A supporter in the Dahiya, Hezbollah’s Beirut stronghold, said that Al Jazeera, the television news network, was faking atrocities and blaming the government for them. A friend mocked him: Mr. Assad’s fall would be bad for Shiites, he said, but he is “slaughtering his people.”

A Hezbollah party member said that government shelling had killed many civilians, but it was justified because the victims had let the rebels use their houses “as bunkers.” Israel used a similar argument, which Hezbollah condemned, to defend its bombing of Hezbollah

neighborhoods in 2006.

Mr. Barakeh of Hamas suggested that Hezbollah’s leaders, who prize their reputations for morality, were troubled by the “killing of innocents” on both sides and knew that the government was not blameless. “They are aware,” he said. He said he spoke with Mr. Nasrallah for five hours on March 9, telling him that neither side could win by force. On March 14, Hezbollah again blessed Hamas’s efforts to engage the opposition through its contacts in the Muslim

Brotherhood, the pro-Hezbollah newspaper Assafir reported.

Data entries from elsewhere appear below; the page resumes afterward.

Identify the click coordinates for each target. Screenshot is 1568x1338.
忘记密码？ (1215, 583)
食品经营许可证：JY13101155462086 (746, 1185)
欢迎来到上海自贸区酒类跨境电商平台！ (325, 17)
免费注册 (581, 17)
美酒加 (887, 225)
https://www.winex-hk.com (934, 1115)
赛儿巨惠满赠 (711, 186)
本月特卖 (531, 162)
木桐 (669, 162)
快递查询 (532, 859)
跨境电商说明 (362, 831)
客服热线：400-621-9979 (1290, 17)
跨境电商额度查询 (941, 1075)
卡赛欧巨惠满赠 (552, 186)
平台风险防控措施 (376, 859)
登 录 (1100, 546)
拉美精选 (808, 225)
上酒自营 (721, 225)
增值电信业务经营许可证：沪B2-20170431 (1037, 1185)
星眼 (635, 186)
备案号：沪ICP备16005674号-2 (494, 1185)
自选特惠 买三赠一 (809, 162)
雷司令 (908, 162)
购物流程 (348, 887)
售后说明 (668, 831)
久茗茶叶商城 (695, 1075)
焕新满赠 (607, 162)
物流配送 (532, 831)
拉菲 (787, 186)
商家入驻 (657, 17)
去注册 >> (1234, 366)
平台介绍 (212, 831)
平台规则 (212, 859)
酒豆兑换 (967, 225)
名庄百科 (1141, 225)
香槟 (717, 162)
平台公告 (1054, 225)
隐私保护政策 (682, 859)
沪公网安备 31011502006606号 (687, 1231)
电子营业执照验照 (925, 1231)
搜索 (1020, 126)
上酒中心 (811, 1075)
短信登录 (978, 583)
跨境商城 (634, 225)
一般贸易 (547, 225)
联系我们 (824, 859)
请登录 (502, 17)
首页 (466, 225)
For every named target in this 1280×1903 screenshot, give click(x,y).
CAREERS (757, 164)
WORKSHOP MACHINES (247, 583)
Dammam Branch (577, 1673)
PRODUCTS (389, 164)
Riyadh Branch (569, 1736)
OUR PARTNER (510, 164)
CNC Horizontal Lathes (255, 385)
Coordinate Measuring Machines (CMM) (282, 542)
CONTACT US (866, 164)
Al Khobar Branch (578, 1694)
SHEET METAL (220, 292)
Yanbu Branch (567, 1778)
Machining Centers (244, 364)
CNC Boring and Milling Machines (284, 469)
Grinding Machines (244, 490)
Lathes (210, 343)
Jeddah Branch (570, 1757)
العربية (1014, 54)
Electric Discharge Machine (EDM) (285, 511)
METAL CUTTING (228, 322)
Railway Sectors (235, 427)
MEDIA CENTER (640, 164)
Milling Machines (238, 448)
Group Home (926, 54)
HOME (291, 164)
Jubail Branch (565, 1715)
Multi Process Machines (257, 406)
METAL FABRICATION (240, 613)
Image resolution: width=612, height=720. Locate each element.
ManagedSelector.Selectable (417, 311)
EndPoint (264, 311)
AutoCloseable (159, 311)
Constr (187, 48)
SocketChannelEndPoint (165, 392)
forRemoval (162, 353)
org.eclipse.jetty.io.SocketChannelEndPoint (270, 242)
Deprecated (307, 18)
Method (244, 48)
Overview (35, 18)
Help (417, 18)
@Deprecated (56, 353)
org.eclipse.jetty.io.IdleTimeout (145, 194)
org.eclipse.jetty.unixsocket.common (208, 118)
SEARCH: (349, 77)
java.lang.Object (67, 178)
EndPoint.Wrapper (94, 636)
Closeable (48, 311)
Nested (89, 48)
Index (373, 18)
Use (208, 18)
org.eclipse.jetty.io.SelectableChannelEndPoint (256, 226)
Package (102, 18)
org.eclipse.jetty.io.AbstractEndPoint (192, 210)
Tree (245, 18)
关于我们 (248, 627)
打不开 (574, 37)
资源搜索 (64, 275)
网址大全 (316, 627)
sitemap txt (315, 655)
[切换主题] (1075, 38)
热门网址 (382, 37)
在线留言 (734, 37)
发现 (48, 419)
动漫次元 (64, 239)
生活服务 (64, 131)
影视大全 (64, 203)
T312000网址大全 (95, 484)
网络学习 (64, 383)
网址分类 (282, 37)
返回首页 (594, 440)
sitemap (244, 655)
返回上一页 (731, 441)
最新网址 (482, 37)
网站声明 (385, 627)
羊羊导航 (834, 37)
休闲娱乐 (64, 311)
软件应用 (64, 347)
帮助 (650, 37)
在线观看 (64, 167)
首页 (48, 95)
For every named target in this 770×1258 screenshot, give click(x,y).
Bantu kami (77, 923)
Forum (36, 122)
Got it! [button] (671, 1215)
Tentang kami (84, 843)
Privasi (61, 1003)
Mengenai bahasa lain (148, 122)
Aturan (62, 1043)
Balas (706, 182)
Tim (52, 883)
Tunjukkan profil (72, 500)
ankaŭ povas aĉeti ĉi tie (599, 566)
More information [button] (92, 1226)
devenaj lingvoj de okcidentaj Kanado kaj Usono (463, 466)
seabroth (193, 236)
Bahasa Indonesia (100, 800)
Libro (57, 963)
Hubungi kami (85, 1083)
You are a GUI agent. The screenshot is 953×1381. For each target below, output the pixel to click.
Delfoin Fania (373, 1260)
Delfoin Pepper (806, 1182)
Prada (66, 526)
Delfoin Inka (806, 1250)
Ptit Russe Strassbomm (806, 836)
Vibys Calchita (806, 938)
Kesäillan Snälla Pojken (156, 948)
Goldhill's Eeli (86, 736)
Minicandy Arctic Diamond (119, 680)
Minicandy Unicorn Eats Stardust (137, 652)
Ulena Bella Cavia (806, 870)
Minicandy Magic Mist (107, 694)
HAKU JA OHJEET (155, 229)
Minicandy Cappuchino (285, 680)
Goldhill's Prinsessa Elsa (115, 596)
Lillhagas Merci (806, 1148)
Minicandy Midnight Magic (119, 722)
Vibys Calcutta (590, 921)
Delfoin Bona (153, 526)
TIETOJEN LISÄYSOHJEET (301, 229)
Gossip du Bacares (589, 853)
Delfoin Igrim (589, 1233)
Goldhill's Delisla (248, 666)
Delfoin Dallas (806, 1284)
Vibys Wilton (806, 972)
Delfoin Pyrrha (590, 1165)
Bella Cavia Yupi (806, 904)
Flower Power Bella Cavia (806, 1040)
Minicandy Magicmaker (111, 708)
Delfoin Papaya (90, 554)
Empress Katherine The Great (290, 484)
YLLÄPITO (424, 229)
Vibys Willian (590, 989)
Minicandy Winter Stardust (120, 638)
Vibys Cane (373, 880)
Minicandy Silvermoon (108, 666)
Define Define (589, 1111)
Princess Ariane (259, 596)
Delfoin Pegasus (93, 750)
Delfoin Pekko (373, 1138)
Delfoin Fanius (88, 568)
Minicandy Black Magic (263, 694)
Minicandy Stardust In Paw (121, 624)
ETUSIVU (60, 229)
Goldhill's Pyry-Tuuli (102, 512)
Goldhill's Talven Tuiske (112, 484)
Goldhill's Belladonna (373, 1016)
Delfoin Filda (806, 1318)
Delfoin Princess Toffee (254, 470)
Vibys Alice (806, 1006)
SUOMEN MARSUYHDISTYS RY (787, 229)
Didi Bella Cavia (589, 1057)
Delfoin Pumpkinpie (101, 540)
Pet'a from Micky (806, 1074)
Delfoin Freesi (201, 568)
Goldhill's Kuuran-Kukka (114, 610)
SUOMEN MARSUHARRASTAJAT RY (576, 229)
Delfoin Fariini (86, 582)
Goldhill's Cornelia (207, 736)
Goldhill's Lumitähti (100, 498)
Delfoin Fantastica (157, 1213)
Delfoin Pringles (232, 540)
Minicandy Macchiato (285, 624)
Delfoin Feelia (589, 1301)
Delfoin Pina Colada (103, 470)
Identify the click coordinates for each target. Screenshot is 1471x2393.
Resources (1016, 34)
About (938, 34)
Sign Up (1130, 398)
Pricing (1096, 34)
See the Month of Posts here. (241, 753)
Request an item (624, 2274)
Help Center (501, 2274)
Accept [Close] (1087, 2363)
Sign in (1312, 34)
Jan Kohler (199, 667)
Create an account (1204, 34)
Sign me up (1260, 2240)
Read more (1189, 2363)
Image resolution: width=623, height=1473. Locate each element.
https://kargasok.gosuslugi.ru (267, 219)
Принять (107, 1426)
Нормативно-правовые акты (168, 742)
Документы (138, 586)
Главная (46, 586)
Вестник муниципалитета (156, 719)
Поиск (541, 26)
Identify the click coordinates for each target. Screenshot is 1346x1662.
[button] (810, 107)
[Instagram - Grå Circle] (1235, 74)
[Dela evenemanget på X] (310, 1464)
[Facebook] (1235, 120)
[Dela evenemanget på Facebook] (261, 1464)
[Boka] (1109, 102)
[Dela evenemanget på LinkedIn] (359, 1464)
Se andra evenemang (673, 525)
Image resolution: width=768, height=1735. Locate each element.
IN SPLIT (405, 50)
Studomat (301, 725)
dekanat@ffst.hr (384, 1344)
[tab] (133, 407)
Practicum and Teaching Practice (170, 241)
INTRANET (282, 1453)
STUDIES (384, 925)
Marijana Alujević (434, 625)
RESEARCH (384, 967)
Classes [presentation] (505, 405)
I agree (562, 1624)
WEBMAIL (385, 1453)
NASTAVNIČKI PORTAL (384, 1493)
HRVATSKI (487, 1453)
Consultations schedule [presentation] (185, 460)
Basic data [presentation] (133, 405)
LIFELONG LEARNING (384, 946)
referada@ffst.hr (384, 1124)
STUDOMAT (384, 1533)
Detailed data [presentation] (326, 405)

The next day, as Mr. Assad insisted that the rebels stop shooting first, Mr. Nasrallah called on all Syrians — “people, regime, state, army” — to lay down their arms “simultaneously.”

He later called for “serious and genuine” reforms. Citing religious, “pan-Arab and moral considerations,” he said a political solution was the duty of all “whose hearts are throbbing with sympathy for the Syrian people — men, women, children and elderly.” It was a dig at Saudi Arabia for trying to arm the rebels, but also nodded at regional anguish over the killing.

Even for Hezbollah loyalists who call Syria’s revolt foreign-inspired, the idea of revolution has a natural resonance.

“Arab people need to wake up,” the former student activist said at her office. “How do you spend your day, Arab guy? Watching Lady Gaga. Smoking argileh,” the traditional water pipe.

She fantasized about a “clean and pure” revolution in the Arab world. “If it was real, if it was really the people’s will,” she said, “it wouldn’t just be good, it would be great.”